If we truly ponder the infinite facets of the Word made flesh as He walked through the deserts of the Middle East and through the pages of history, we will fall to our knees before His glorious beauty.  If we really consider that this Person surrounded with scandal at His birth, born in the tiny town of Bethlehem where there was no room to be found, hidden in the mundane life of an unimportant family in Nazareth and Capernaum for most of His days, and crucified as a common criminal at His death is actually – Yahweh, God Himself, the Maker of Heaven and Earth, the King of Kings and Lord of Lords, the One by whom all things that we call “reality” are held together – then we are at once confronted with a Condescension so unfathomable and a Love so incomparable that surely all that we esteem and spend ourselves on in this age should appear as nothing but fading shadows in the light of something, or Someone much, much greater.  

The fact that the fullness of the Godhead was somehow contained by flesh, and Jesus actually walked around engaging with Creation and Creation didn’t blow up, is really insane if you stop to think about it.

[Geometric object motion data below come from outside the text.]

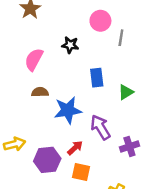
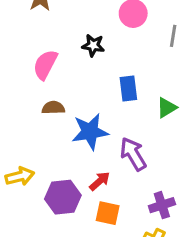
gray line: (121, 38) -> (173, 36), moved
purple cross: (129, 147) -> (162, 205), moved

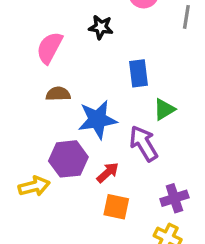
green triangle: (167, 108) -> (164, 109), moved
yellow arrow: (20, 176) -> (34, 186), moved
purple hexagon: (63, 197) -> (68, 159), moved

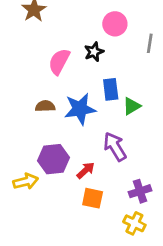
black star: (101, 27) -> (94, 52), moved, turned -30
pink semicircle: (50, 48) -> (59, 61), moved
green triangle: (164, 109) -> (132, 106), moved
blue star: (97, 120) -> (80, 109), moved

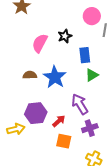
pink circle: (115, 24) -> (92, 16), moved
blue rectangle: (111, 89) -> (85, 55), moved
blue star: (80, 109) -> (55, 77), turned -30
purple cross: (140, 191) -> (90, 128), moved

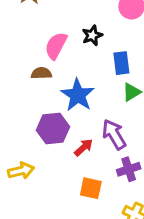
brown semicircle: (30, 75) -> (41, 73), moved
purple hexagon: (36, 113) -> (53, 129), moved
red arrow: (59, 121) -> (84, 147), moved

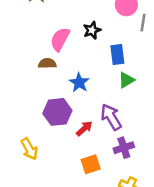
blue star: (78, 95) -> (79, 83), size x0.7
yellow arrow: (21, 171) -> (29, 149), turned 75
orange square: (91, 188) -> (91, 164), turned -30

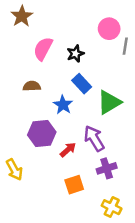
pink semicircle: (60, 39) -> (43, 49), moved
blue rectangle: (117, 54) -> (82, 84), moved, turned -36
green triangle: (126, 80) -> (109, 102), size x1.5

Thus, as we witness the Holy One of Isaiah 6 kneeling in servant’s garb to wash the feet of the one who was about to betray Him (John 13:5-11), or when we hear Him praying for mercy for those at the foot of the Cross mocking with seething hatred the very One who gave them mouths with which to speak (Luke 23:33-49)… in the light of His glorious meekness and devastating patience, how can we then stand and demand anything for ourselves?

Yet, we do.  We think we are entitled to everything from personal possessions, to respect and decency from others, to even things as small and unimportant as our own opinions.  And if just one of those things is challenged – if we are dishonored or rejected in any way, if we have to wait too long in the checkout line at the grocery store, if the government decides to do something with our tax dollars that we don’t agree with, if our circumstances aren’t the way we desire them to be, or if God doesn’t do what we expect Him to do – how do we respond? 

Oh Jesus, let us never choose to condemn You in order to justify ourselves.  Help us find the way to the lowest places.  And in our arrogance when we think we have found them, we beseech You, take us lower still. Give to us humble hearts that exult in You and You alone.  

Holy Spirit, give to each person reading these words right now the gift of revelation and the knowledge of God in the face of Christ.  Illuminate their hearts and help them see Jesus as He truly is, so that His worth and glory would shape the entirety of their reality.  Create in Your Church a brokenhearted and humble love that fills the earth with the fragrance of Christ.  May You reign, Jesus, in complete supremacy, that our hearts would be full and overflowing.  Lead us to the place where we cannot find a posture low enough to exclaim Your infinite worth. Bring us to our knees and let our mouths proclaim with heaven’s chorus, “Worthy is the Lamb who was slain to receive all power and glory and honor and praise!”

How silently, how silently, the wondrous gift is given.

So God imparts to human hearts the blessings of His heaven.

No ear may hear His coming, but in this world of sin.

Where meek souls will receive Him still, the dear Christ enters in.

O little town of Bethlehem, how still we see thee lie.

Above thy deep and dreamless sleep, the silent stars go by.

Yet in thy dark streets shineth, the everlasting Light.

The hopes and fears of all the years are met in thee tonight.